HOLLAND, Mich. — In February 2009, President Obama signed the American Recovery and Reinvestment Act, which among other things provided $2.4 billion to encourage development of a domestic industry to make lighter, more energy-dense lithium-ion batteries to power electric vehicles.
Two weeks ago, on July 15, the president flew to this small city on the shore of Lake Michigan to attend the groundbreaking for a $303 million, 650,000 square-foot battery plant operated by Compact Power, a subsidiary of LG Chem, a Korean company, and to see other evidence of the stimulus bill’s influence in Michigan. He did not have to travel far.
There are 17 new plants in production, under construction or approaching groundbreaking in Michigan’s nascent vehicle battery sector, according to the state Department of Energy, Labor and Economic Growth.

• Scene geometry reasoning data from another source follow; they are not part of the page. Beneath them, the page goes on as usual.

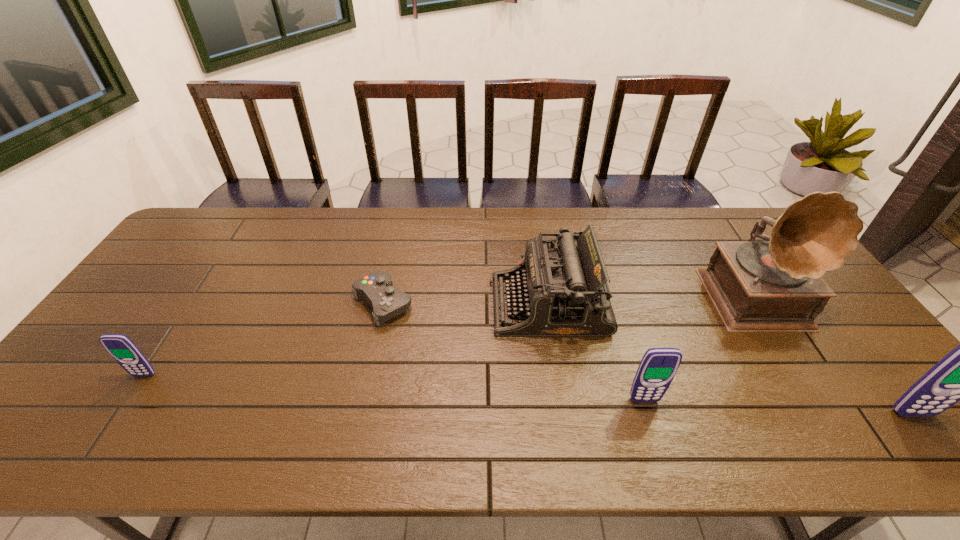 I want to click on vacant area that lies between the second cellular telephone from right to left and the typewriter, so point(596,353).

You are a GUI agent. You are given a task and a screenshot of the screen. Output one action in this format:
    pyautogui.click(x=<x>, y=<y>)
    Task: Click on the free area in between the tallest object and the typewriter
    
    Given the screenshot: What is the action you would take?
    pyautogui.click(x=656, y=301)

Find the location of a particular element. This screenshot has height=540, width=960. free spot between the nearest cellular telephone and the record player is located at coordinates (838, 356).

Find the location of a particular element. empty space between the record player and the nearest cellular telephone is located at coordinates (838, 356).

Find the location of `object that ranks as the second closest to the typewriter`. object that ranks as the second closest to the typewriter is located at coordinates (377, 288).

Identify which object is located as the nearest to the typewriter. Please provide its 2D coordinates. Your answer should be formatted as a tuple, i.e. [(x, y)], where the tuple contains the x and y coordinates of a point satisfying the conditions above.

[(658, 366)]

Locate an element on the screen. cellular telephone that is the closest to the shortest object is located at coordinates (120, 347).

You are a GUI agent. You are given a task and a screenshot of the screen. Output one action in this format:
    pyautogui.click(x=<x>, y=<y>)
    Task: Click on the cellular telephone identified as the closest to the fifth tallest object
    The height and width of the screenshot is (540, 960).
    Given the screenshot: What is the action you would take?
    pyautogui.click(x=658, y=366)

Find the location of a particular element. vacant point that satisfies the following two spatial constraints: 1. on the keyboard of the typewriter; 2. on the front-facing side of the leftmost cellular telephone is located at coordinates (560, 375). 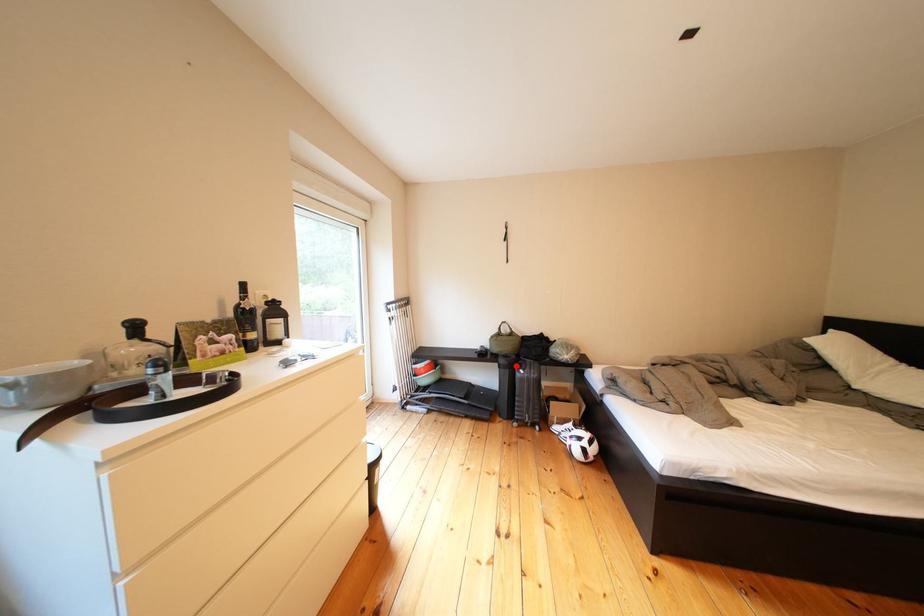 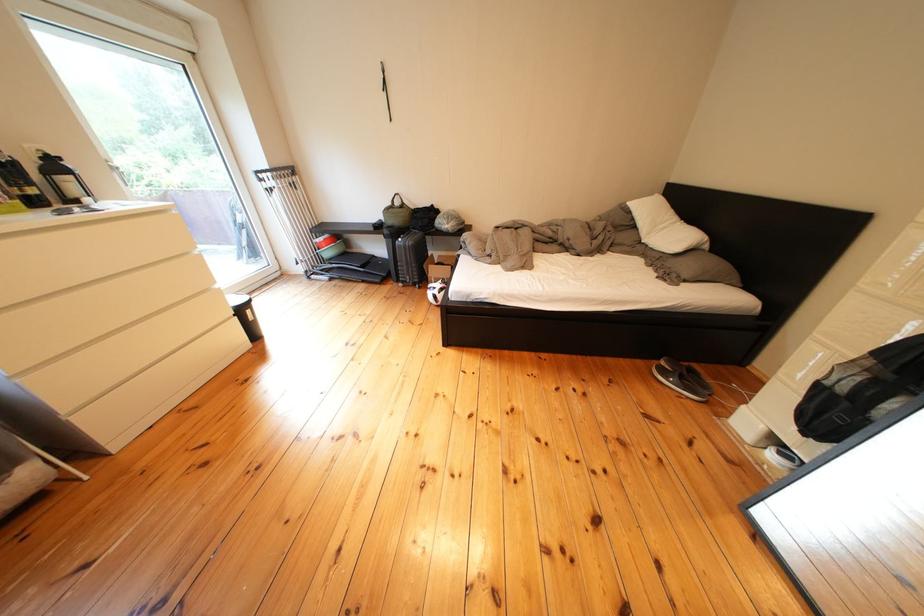 Question: I am providing you with two images of the same scene from different viewpoints. Given a red point in image1, look at the same physical point in image2. Is it:

Choices:
 (A) Closer to the viewpoint
 (B) Farther from the viewpoint

Answer: (A) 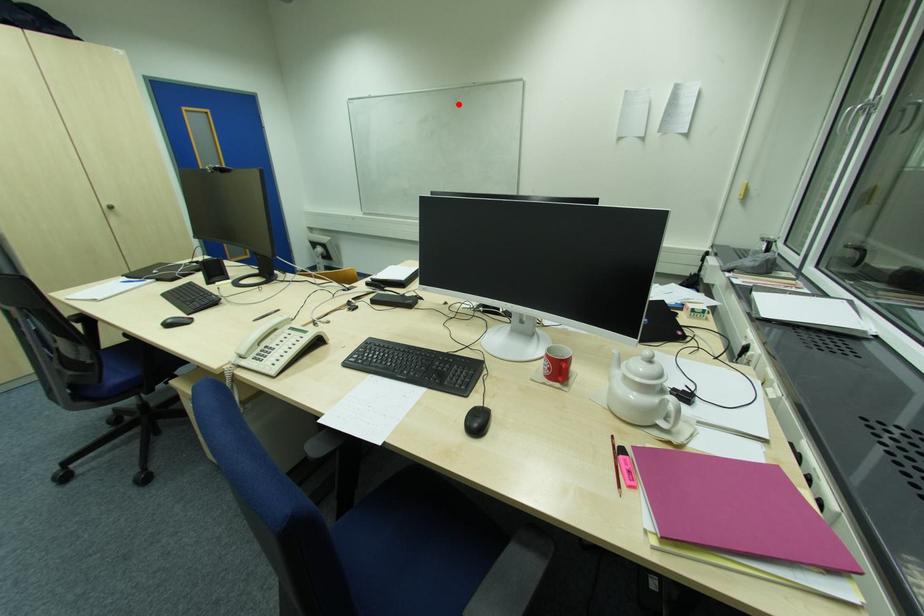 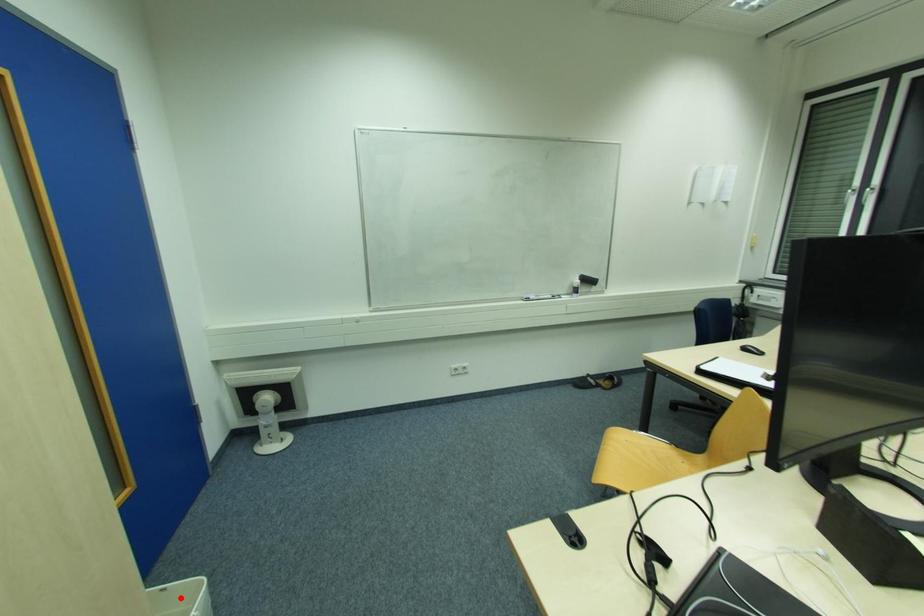 I am providing you with two images of the same scene from different viewpoints. A red point is marked on the first image and another point is marked on the second image. Does the point marked in image1 correspond to the same location as the one in image2?

No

Two of them, representing an investment of $523 million, are in Holland, a city of 34,000.
Read more from my piece in The New York Times today here.
The auto-related re-industrialization of Michigan, much of it founded on clean car technology, represents one of the important hopeful signs of a potential recovery for the state. Moreover, the economics of this nascent transition is based on environmental principles. Vehicles are designed to be more efficient, cleaner, electric, and a bit more right-sized for the era. Michigan’s got lots of trouble but this one corner of the economy shows promise.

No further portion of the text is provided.